=== INPUT DATA ===
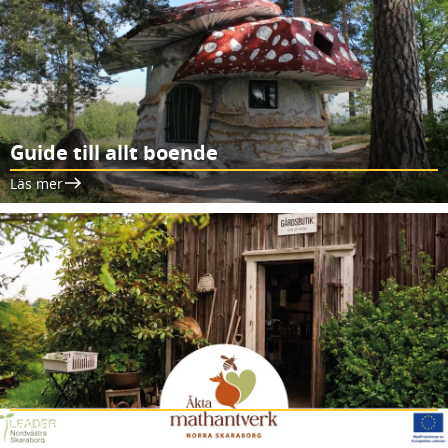
Guide till allt boende
Läs mer
Läs mer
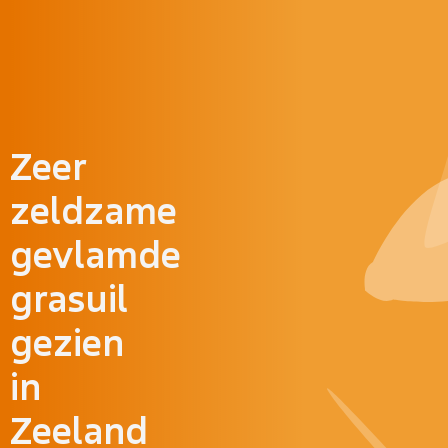
Doorgaan naar inhoud
Zeer
zeldzame
gevlamde
grasuil
gezien
in
Zeeland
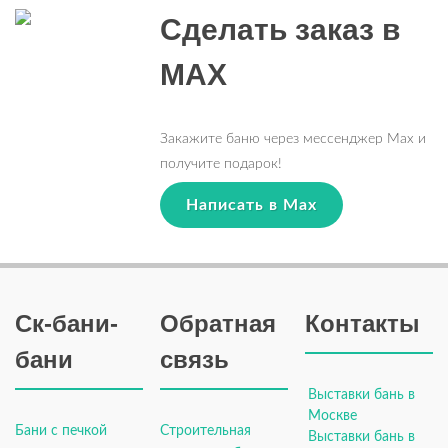
Сделать заказ в
MAX
Закажите баню через мессенджер Max и
получите подарок!
Написать в Max
Ск-бани-
Обратная
Контакты
бани
связь
Выставки бань в
Москве
Бани с печкой
Строительная
Выставки бань в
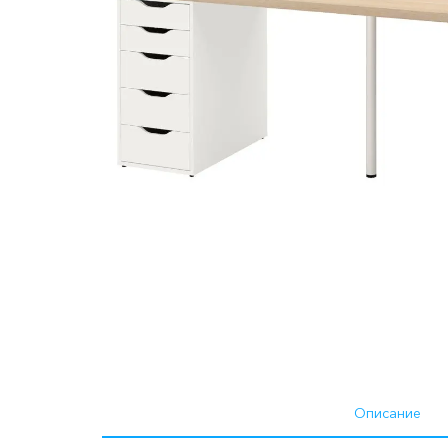
Описание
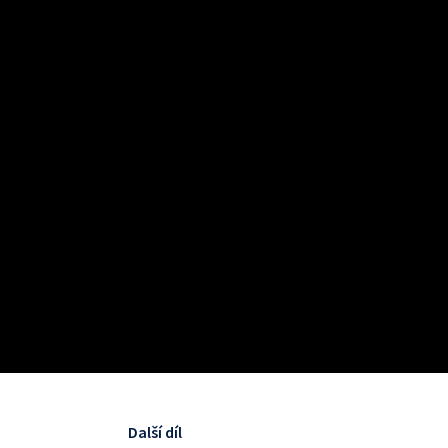
Další díl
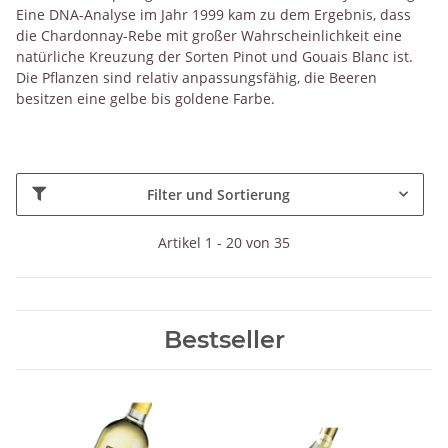
Eine DNA-Analyse im Jahr 1999 kam zu dem Ergebnis, dass
die Chardonnay-Rebe mit großer Wahrscheinlichkeit eine
natürliche Kreuzung der Sorten Pinot und Gouais Blanc ist.
Die Pflanzen sind relativ anpassungsfähig, die Beeren
besitzen eine gelbe bis goldene Farbe.
Filter und Sortierung
Artikel 1 - 20 von 35
Bestseller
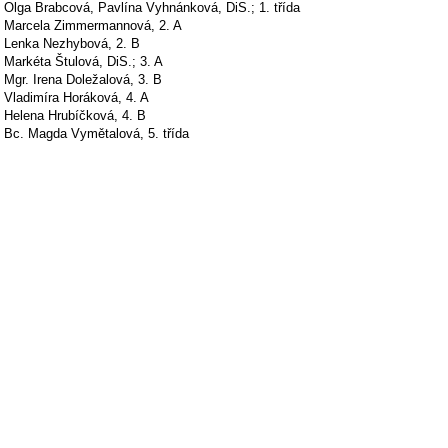
Olga Brabcová, Pavlína Vyhnánková, DiS.; 1. třída
Marcela Zimmermannová, 2. A
Lenka Nezhybová, 2. B
Markéta Štulová, DiS.; 3. A
Mgr. Irena Doležalová, 3. B
Vladimíra Horáková, 4. A
Helena Hrubíčková, 4. B
Bc. Magda Vymětalová, 5. třída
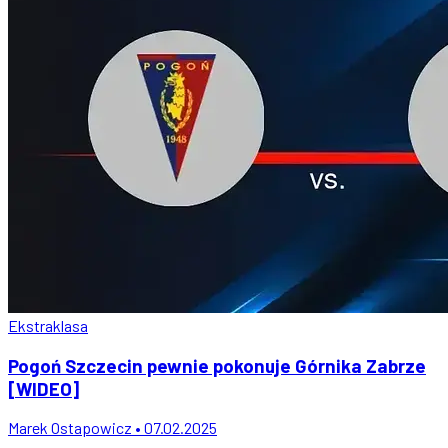
Ekstraklasa
Pogoń Szczecin pewnie pokonuje Górnika Zabrze
[WIDEO]
Marek Ostapowicz • 07.02.2025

=== PROBLEM TO SOLVE ===
Could the lines from the first entry through the line that contains "Строительная" be copied exactly, with all pictures left out?

=== EXERCISE SOLUTION ===
Guide till allt boende
Läs mer
Läs mer
Doorgaan naar inhoud
Zeer
zeldzame
gevlamde
grasuil
gezien
in
Zeeland
Сделать заказ в
MAX
Закажите баню через мессенджер Max и
получите подарок!
Написать в Max
Ск-бани-
Обратная
Контакты
бани
связь
Выставки бань в
Москве
Бани с печкой
Строительная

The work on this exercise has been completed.